Il se tourna vers la fenêtre, laissant le soleil baigner son visage pâle.

« Je ne m'en sentais pas capable. Je sais que ça peut paraître lâche... Mais une expérience pareille... Puis, revenir, c'était lutter, accuser Maelwyn, m'opposer à Hector. Après Koneg, Juvélys avait besoin de quiétude, de paix. Et moi de silence. Tout était bien. Je suis descendu à Belhime et me suis glissé dans les rues oubliées, comme j'ai toujours aimé... et j'y étais bien. Jusqu'à maintenant, ces Obscurs de retour à Juvélys... Marcus, je veux vous aider... vous soutenir... mais je n'ai pas la force de m'exposer. »

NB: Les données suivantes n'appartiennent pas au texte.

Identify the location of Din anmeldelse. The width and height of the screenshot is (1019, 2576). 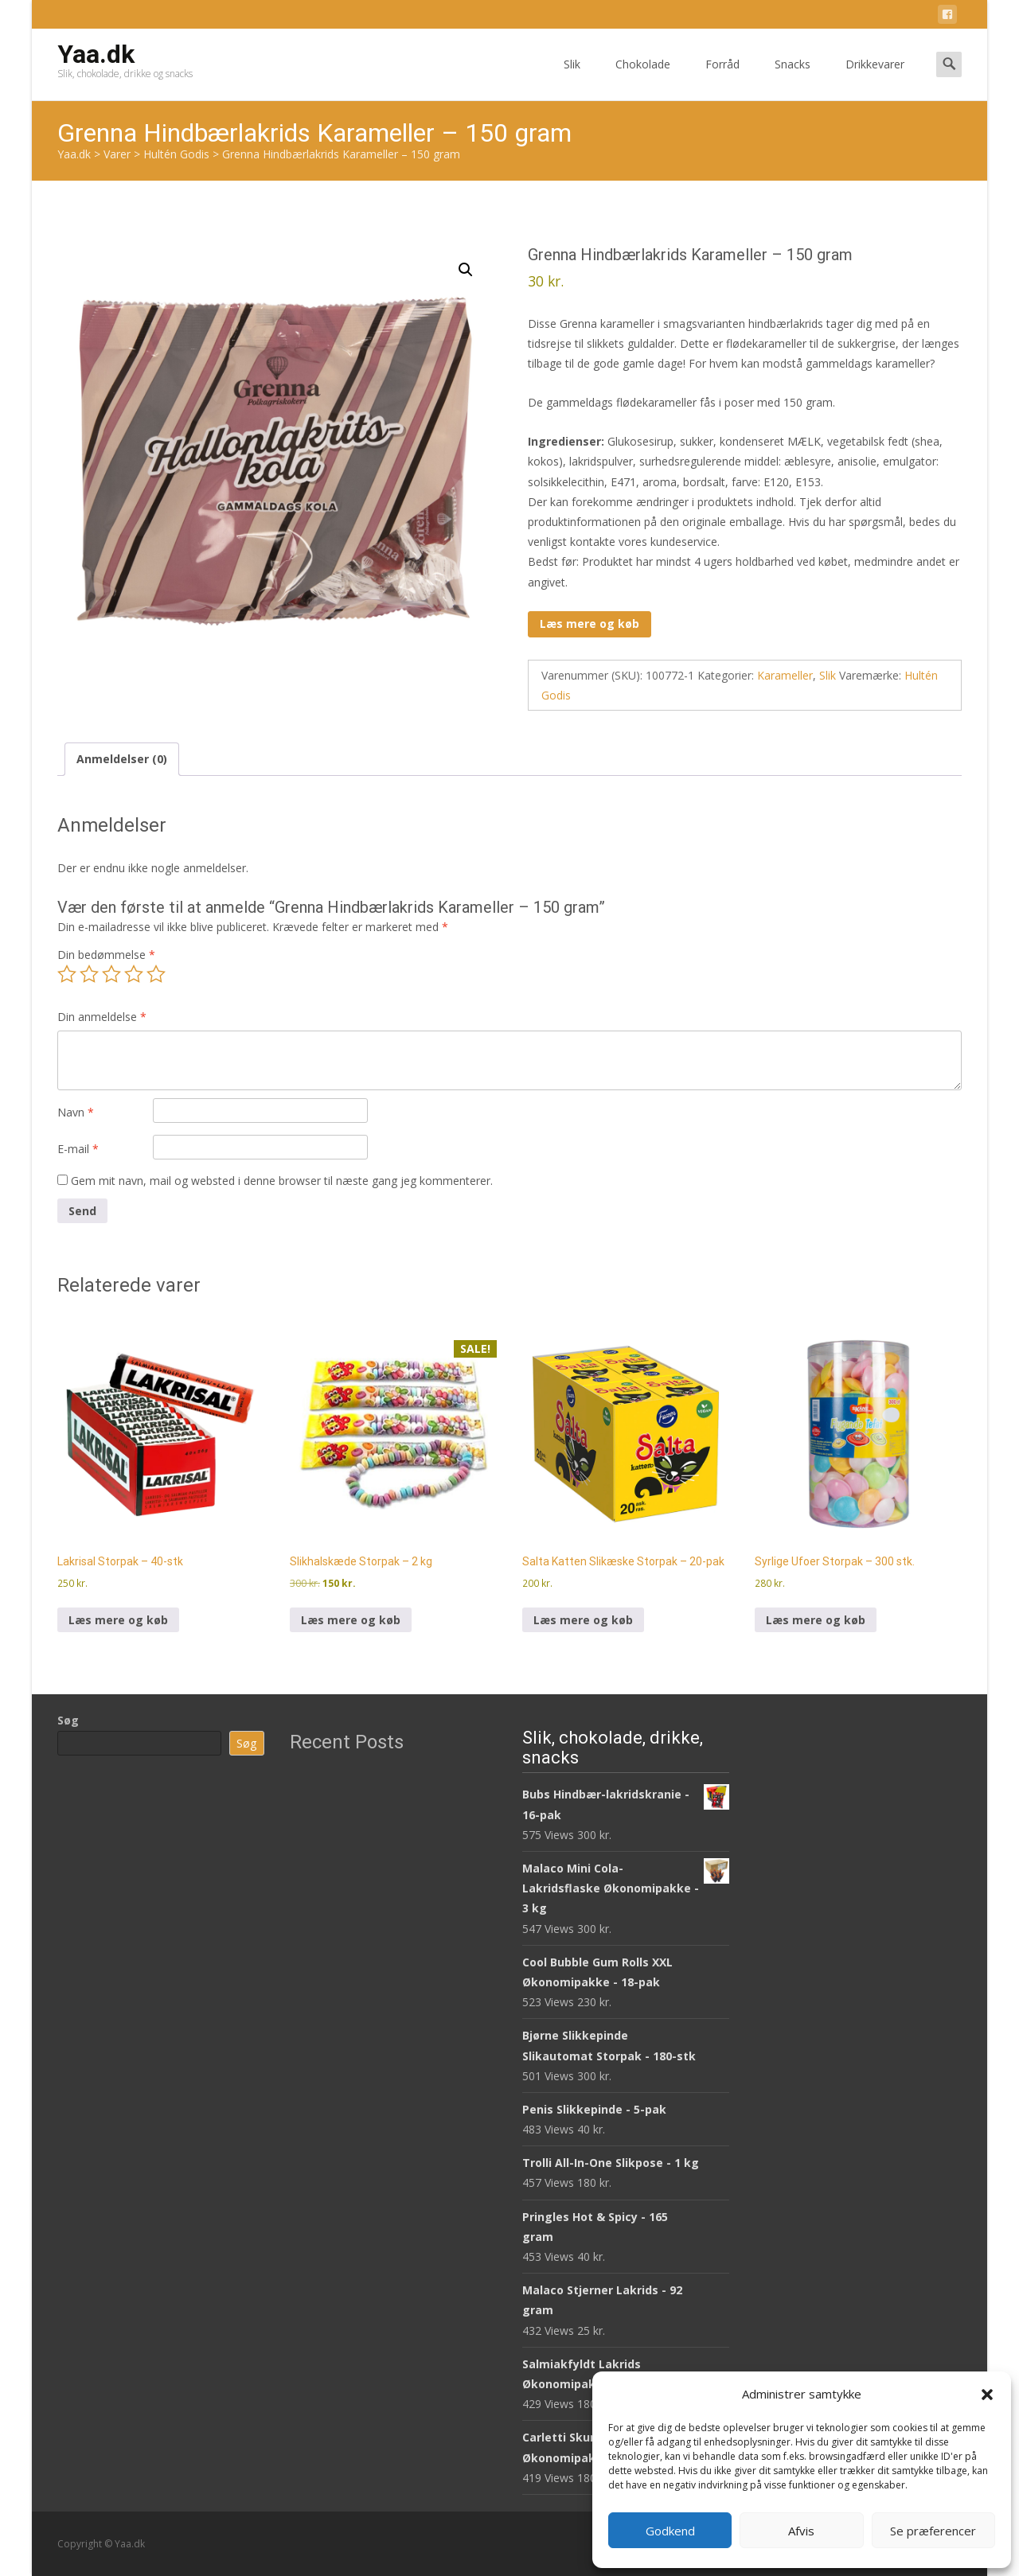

Les paroles de l'ancien Flamboyant avaient rempli l'intendant de glace comme il prenait conscience des blessures cachées derrière cette résurrection miraculeuse.

« Je suis désolé, souffla Marcus. Je n'ai pas mesuré...

— C'est de ma faute. Je m'efforce de... me présenter sous mon meilleur jour... Je ne voulais pas te... t'inquiéter. »

Te décevoir.

Le mot resta suspendu entre eux. Marcus se sentit désolé que son ami puisse vouloir lui cacher ce qu'il ressentait vraiment, au nom d'une angoisse qui n'avait pas lieu d'être.

« Ne t'excuse pas, murmura l'intendant. C'est moi qui me suis comporté comme si rien ne s'était produit. Prends le temps qu'il te faut. Je suis déjà tellement heureux que tu aies décidé de revenir. »

Pourtant, même si Albérich était blessé, effrayé, désireux de rester à l'abri dans l'ombre, Marcus savait qu'il faudrait tôt ou tard révéler la supercherie. Les Juvéliens avaient le droit de savoir qui était réellement le général Maelwyn, ce qu'il avait fait au nom de la sacro-sainte nécessité. Et le jour  où la vérité éclaterait, il se tiendrait auprès de son mentor, fier et fort, pour le soutenir.

« Merci. Je ne veux pas que tu croies que... je ne suis plus bon à rien. Mais j'ai besoin de temps. De reprendre confiance. »

Il eut un sourire furtif.

« Ta présence est déjà beaucoup, pour moi. »

Marcus ouvrit des yeux stupéfaits. Comment avait-il pu penser qu'il pourrait refuser leurs entrevues ?

« Je ne t'ai jamais oublié, déclara l'intendant. Pour moi, tu seras toujours le Flamboyant du Temple. Plus que jamais, aujourd'hui. Le reste était une parenthèse. Je sais qu'elle touche à sa fin. »

Albérich lui décocha une grimace, mais ne protesta pas, ce qui emplit Marcus d'une douce félicité. Après tous ces mois sombres, la Lumière allait revenir étinceler à Juvélys. Ni les Obscurs, ni les traîtres ne pourraient y échapper.